What to work on: Whenever a line below holds the word "Cables", count it once; report the total and nothing else.

- Opening Delimiter -

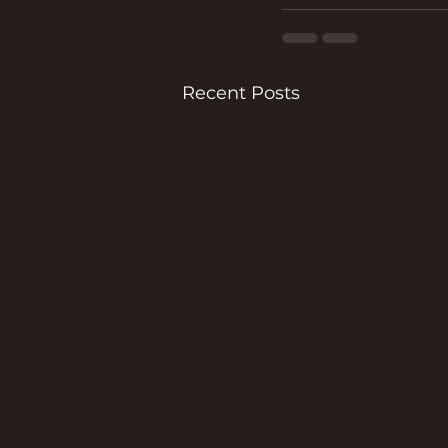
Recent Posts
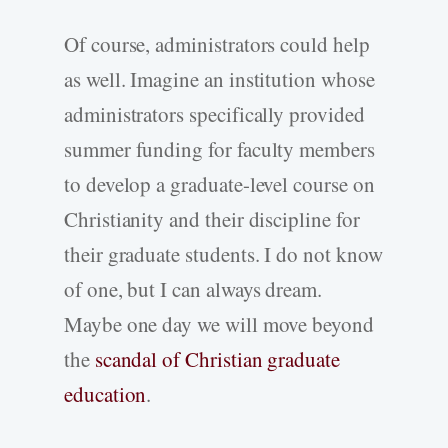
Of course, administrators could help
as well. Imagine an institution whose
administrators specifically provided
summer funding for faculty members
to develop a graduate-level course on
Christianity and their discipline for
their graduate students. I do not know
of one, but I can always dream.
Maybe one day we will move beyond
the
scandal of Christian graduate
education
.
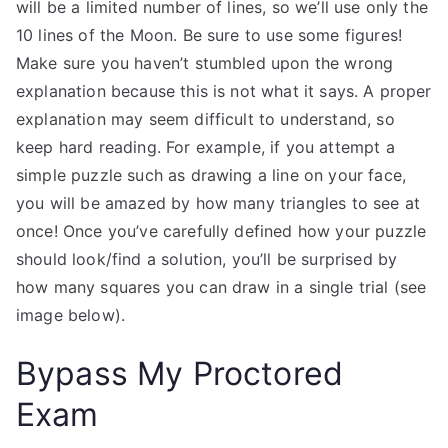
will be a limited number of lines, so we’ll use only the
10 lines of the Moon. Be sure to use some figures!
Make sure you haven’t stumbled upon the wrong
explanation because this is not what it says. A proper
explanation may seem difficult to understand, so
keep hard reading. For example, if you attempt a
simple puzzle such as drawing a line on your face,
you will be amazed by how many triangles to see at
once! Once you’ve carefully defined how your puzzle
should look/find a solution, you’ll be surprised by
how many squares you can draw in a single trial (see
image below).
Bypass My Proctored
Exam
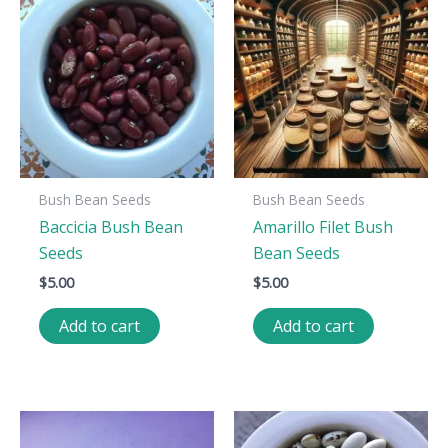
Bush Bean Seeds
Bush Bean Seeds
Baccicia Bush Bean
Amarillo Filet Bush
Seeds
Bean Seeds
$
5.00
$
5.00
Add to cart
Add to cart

- Closing Delimiter -
- Opening Delimiter -

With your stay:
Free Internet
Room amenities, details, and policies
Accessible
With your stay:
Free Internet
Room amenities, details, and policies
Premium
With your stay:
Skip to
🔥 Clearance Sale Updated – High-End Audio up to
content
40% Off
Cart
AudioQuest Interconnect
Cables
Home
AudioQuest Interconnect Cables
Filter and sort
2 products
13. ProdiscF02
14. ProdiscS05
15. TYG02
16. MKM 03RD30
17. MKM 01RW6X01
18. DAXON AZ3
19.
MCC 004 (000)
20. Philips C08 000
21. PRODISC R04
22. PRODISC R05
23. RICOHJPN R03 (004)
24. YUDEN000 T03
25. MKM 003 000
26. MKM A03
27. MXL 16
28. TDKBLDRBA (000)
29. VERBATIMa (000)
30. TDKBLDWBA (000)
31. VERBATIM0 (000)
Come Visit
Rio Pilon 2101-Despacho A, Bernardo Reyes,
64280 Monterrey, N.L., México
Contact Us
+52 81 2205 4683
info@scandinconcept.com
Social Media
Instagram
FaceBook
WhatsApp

- Closing Delimiter -

Answer section: 2